L’ex-homme fort de Monrovia gère 90% de l’économie libérienne. Son exil au Nigeria, depuis le 11 août dernier, ne l’empêche pas de garder la main-mise sur les affaires du pays et d’avoir des contacts quotidiens avec le vice-président Moses Blah.
Pas facile d’abandonner quatorze années de pouvoir absolu. Pas facile non plus de renoncer aux dividendes qui en découlent. Charles Taylor, bien qu’il soit en exil au Nigeria depuis le 11 août dernier, tient encore les rênes des pouvoirs politique et économique au Liberia. C’est ce qu’affirmait vendredi dernier Jacques Klein, le représentant spécial de Koffi Annan : « L’ancien chef de guerre en exil conduit encore le Liberia ». Samedi, le journal The Vanguard rapportait que certains ministres libériens avaient fait le déplacement à Calabar, la ville d’exil de Taylor, pour le rencontrer.
Selon des diplomates cités par The News, Taylor appellerait plusieurs fois par jour le vice-président Moses Blah (qu’il a désigné à sa succession le 11 août) et le ministre des Affaires étrangères Lewis Brown. « Charles Taylor tente de déstabiliser la situation », explique Geoffrey Rudd, le représentant de l’Union européenne pour le Liberia. « Je pense qu’il veut prouver que ce n’est pas lui le problème, que le pays n’est pas sûr et qu’il y aura toujours des combats. » Certains officiels étrangers auraient même demandé au Président nigérian Olusegun Obasanjo de couper les lignes téléphoniques de son hôte…
Jamais sans mes millions
Pour le moment, il n’en est pas question et Charles Taylor utilise son combiné pour défendre ses intérêts économiques dans la coulisse. Il tenterait ainsi de faire payer certaines dettes à des hommes d’affaires de Monrovia et sollicite des donations de leur part. « Nous ne savons pas pour quelles raisons il lève de l’argent. Ce qui est clair, c’est qu’il garde le contact avec les anciens membres de son gouvernement », a affirmé Geoffrey Rudd à l’Associated Press.
Selon divers observateurs, Taylor contrôlerait aujourd’hui 90% de l’économie libérienne, qu’il gère depuis sa villa de Calabar… Du temps de sa présidence, c’est déjà lui qui régentait tous les secteurs-clés, épaulé par six ou sept hommes d’affaires de confiance : l’or, les diamants, les importations de riz et de gaz, les exportations de bois, l’imprimerie et le frêt. En plus de 10 ans, il a eu le temps d’ouvrir plusieurs comptes en banque en Suisse. Selon Jacques Klein, il aurait quitté le Liberia en emportant 3 millions de dollars, destinés initialement aux militaires. Cette somme, fournie par un pays asiatique dont le nom n’a pas été révélé, aurait dû servir à réhabiliter les ex-combattants et à payer les soldats, notamment la garde présidentielle d’élite.
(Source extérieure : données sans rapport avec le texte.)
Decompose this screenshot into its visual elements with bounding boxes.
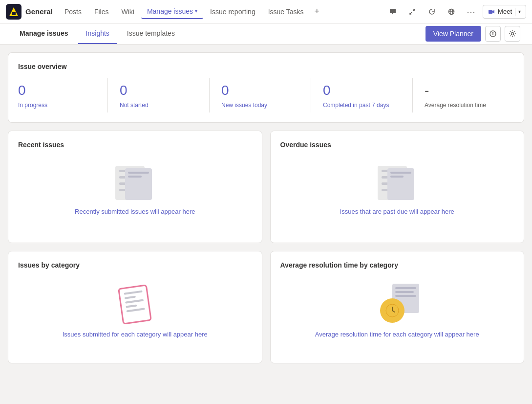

Aujourd’hui, « il n’y a plus d’argent dans les caisses de l’Etat », assure Jacques Klein. « Ce qui pose un vrai problème pour reconstruire le pays. » L’économique est au cœur du politique. Tant que Taylor n’aura pas lâché sa main-mise sur les finances de l’Etat libérien, le pays ne pourra ouvrir ses marchés, introduire la concurrence et mettre en place une réglementation adéquate. Le gouvernement de transition, nommé en octobre prochain, devra être suffisamment fort et indépendant pour mettre Taylor totalement à l’écart des affaires du pays.